Was ist der Unterschied zwischen Tankwaschköpfen und Tankreinigungsdüsen?
"Tankwaschköpfe" und "Tankreinigungsdüsen" beziehen sich auf dieselbe Gerätekategorie – die Begriffe sind in der Branche austauschbar. "Tankwaschkopf" ist in europäischen Märkten und in maritimen/Schiffsanwendungen gebräuchlicher, während "Tankreinigungsdüse" der gebräuchlichere Begriff in der nordamerikanischen Lebensmittelverarbeitung, Pharmaindustrie und Chemieindustrie ist. Funktionell decken beide Begriffe die gesamte Bandbreite von statischen Sprühkugeln über rotierende Köpfe bis hin zu orbitalen Jet-Reinigern ab. Bei der Bewertung von Produkten konzentrieren Sie sich auf die Spezifikationen (Aufprallkraft, Durchflussrate, Abdeckungsmuster, Material) und nicht auf die Namenskonvention.
Worin besteht der Unterschied zwischen CIP-Düsen und Tankreinigungsdüsen?
CIP-Düsen (Clean-in-Place) sind eine Untergruppe der Tankreinigungsdüsen – genauer gesagt, die Düsen, die im automatisierten Reinigungszyklus eines CIP-Systems verwendet werden.
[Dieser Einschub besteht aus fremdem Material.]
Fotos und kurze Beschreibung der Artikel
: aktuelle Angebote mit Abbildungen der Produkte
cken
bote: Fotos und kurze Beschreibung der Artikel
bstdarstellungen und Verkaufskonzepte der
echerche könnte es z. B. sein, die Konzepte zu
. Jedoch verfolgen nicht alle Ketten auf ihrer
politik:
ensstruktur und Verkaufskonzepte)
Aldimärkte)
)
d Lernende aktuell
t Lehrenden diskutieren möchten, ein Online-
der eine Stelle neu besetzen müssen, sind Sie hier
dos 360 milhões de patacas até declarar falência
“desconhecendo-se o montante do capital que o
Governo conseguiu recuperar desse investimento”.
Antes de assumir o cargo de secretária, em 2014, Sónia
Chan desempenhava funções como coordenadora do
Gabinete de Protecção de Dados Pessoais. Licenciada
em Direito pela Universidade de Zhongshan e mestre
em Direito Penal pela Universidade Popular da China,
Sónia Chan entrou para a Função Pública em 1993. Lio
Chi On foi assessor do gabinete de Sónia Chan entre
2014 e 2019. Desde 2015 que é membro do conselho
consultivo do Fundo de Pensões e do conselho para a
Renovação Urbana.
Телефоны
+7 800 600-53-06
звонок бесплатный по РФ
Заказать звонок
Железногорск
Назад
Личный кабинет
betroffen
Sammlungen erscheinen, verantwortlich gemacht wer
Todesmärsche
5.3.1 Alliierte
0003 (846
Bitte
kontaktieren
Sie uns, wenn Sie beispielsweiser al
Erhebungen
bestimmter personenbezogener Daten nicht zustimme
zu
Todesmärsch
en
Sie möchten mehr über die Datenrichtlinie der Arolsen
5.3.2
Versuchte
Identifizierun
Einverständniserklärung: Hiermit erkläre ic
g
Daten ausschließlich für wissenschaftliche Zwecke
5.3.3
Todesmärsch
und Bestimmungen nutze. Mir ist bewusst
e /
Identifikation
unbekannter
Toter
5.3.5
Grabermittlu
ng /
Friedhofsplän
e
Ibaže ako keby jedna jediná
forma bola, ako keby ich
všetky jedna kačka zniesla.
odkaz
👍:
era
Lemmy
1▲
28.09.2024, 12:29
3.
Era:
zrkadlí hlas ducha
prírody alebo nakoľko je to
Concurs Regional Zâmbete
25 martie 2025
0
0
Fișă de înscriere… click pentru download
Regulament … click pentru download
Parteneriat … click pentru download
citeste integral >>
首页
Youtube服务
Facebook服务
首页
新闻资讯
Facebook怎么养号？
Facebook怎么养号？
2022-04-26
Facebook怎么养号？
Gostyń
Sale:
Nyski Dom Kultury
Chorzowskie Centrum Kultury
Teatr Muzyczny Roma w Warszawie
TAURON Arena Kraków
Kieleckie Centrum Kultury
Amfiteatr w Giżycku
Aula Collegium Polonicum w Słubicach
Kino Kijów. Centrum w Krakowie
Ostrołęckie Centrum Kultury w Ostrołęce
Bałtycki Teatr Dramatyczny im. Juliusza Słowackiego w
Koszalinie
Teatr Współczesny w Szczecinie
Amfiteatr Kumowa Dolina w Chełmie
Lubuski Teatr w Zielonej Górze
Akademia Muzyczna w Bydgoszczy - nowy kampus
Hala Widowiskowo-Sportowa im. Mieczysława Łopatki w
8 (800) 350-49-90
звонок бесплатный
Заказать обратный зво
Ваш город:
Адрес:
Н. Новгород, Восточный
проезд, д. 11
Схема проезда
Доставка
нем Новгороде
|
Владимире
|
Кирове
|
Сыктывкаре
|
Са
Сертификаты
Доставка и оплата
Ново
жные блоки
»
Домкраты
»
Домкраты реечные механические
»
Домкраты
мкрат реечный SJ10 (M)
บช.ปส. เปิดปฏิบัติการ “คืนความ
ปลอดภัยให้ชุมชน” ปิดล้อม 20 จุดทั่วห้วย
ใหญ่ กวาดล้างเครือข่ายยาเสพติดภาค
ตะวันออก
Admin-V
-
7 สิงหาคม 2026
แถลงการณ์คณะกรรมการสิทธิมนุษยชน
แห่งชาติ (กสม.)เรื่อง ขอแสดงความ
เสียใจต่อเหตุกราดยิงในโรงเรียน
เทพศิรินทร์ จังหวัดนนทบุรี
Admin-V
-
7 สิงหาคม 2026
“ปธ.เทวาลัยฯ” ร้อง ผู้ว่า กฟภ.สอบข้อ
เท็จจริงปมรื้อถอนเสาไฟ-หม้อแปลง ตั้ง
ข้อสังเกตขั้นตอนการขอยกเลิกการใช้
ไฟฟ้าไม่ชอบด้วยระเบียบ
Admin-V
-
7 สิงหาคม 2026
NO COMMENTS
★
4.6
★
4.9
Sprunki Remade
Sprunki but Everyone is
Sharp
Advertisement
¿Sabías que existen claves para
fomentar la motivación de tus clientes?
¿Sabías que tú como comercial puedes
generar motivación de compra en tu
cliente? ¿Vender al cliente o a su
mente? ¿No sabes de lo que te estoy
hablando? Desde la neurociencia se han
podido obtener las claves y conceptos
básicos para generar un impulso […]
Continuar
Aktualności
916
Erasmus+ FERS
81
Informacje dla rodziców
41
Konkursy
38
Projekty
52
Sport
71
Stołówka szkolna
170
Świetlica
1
Alle CIP-Düsen sind Tankreinigungsdüsen, aber nicht alle Tankreinigungsdüsen werden in CIP-Systemen verwendet. CIP-Systeme legen Wert auf Wiederholbarkeit, Automatisierung und Validierung – daher sind CIP-Düsen typischerweise statische Sprühkugeln oder rotierende Köpfe mit konsistenten, dokumentierten Sprühbildern. Tankreinigungsdüsen, die außerhalb von CIP verwendet werden (manuelle Spülung, Chargenreinigung, nicht validierte Prozesse), können handgehaltene Sprühpistolen, tragbare Rotationsreiniger oder Orbitaleinheiten umfassen, die für periodische Tiefenreinigung statt für automatisiertes Zyklieren verwendet werden. Wenn Ihre Anwendung eine CIP-Validierung erfordert, wählen Sie eine Düse mit einem dokumentierten und wiederholbaren Abdeckungsmuster.